START DATA UNDER STUDY

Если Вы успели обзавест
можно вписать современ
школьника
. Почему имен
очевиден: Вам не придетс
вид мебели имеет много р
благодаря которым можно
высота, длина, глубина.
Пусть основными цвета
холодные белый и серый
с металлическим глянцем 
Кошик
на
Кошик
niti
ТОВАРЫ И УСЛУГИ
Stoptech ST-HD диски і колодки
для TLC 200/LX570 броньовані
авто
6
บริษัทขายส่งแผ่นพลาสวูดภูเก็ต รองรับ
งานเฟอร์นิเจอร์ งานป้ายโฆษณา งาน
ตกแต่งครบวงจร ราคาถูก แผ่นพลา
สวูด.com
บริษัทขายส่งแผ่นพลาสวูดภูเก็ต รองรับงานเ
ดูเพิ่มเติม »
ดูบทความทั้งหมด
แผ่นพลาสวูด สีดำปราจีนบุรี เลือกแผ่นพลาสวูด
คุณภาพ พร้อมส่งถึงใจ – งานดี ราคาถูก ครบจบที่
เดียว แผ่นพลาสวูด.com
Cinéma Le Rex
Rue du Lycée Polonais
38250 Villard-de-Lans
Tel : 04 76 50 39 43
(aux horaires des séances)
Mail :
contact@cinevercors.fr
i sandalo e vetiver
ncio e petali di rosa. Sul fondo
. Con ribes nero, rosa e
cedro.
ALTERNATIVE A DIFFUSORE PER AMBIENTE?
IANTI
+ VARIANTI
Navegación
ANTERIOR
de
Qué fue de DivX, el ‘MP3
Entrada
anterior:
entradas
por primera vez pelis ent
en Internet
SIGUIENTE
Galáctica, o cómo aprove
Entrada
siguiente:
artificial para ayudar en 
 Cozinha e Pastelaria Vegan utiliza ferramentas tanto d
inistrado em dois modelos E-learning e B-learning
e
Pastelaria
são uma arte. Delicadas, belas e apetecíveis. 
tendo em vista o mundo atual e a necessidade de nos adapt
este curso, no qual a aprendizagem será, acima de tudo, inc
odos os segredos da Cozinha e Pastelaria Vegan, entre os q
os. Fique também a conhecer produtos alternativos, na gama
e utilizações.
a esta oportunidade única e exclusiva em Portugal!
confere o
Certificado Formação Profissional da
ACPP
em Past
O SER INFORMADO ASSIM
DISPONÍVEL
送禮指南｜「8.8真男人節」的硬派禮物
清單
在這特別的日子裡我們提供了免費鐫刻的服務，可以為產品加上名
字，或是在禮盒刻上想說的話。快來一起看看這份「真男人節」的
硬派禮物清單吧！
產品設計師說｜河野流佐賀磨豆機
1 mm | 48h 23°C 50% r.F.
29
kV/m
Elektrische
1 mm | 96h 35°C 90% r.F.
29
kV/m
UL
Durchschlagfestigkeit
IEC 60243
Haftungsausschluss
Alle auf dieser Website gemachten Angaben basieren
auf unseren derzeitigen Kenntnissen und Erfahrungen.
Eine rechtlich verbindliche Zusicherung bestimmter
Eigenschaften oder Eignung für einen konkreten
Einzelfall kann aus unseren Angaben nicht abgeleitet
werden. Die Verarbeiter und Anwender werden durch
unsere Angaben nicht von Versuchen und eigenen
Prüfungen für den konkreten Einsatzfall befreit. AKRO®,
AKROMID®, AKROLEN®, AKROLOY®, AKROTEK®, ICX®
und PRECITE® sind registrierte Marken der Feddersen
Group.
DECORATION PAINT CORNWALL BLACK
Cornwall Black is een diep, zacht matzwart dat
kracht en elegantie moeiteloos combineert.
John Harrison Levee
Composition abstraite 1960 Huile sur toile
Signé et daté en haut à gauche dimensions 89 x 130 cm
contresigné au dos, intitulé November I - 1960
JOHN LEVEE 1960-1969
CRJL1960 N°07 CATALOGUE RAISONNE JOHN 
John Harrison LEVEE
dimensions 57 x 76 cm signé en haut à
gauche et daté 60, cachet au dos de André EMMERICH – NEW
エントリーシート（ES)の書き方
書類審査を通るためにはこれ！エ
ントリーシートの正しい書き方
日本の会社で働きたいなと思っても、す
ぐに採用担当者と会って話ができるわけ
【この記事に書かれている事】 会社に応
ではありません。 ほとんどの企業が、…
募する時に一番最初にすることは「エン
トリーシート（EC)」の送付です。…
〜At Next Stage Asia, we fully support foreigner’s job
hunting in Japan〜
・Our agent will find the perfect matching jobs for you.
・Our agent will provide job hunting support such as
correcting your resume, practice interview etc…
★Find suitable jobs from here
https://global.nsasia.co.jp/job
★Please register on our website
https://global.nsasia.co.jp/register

END DATA UNDER STUDY

◆ YOUR GOAL: Would you output, from the records above, exactly the run of lines that starts at the line containing "ncio e petali di rosa. Sul fondo" and ends at the line containing "são uma arte.", and only that run?

◆ TASK RESULT:
ncio e petali di rosa. Sul fondo
. Con ribes nero, rosa e
cedro.
ALTERNATIVE A DIFFUSORE PER AMBIENTE?
IANTI
+ VARIANTI
Navegación
ANTERIOR
de
Qué fue de DivX, el ‘MP3
Entrada
anterior:
entradas
por primera vez pelis ent
en Internet
SIGUIENTE
Galáctica, o cómo aprove
Entrada
siguiente:
artificial para ayudar en 
 Cozinha e Pastelaria Vegan utiliza ferramentas tanto d
inistrado em dois modelos E-learning e B-learning
e
Pastelaria
são uma arte. Delicadas, belas e apetecíveis. 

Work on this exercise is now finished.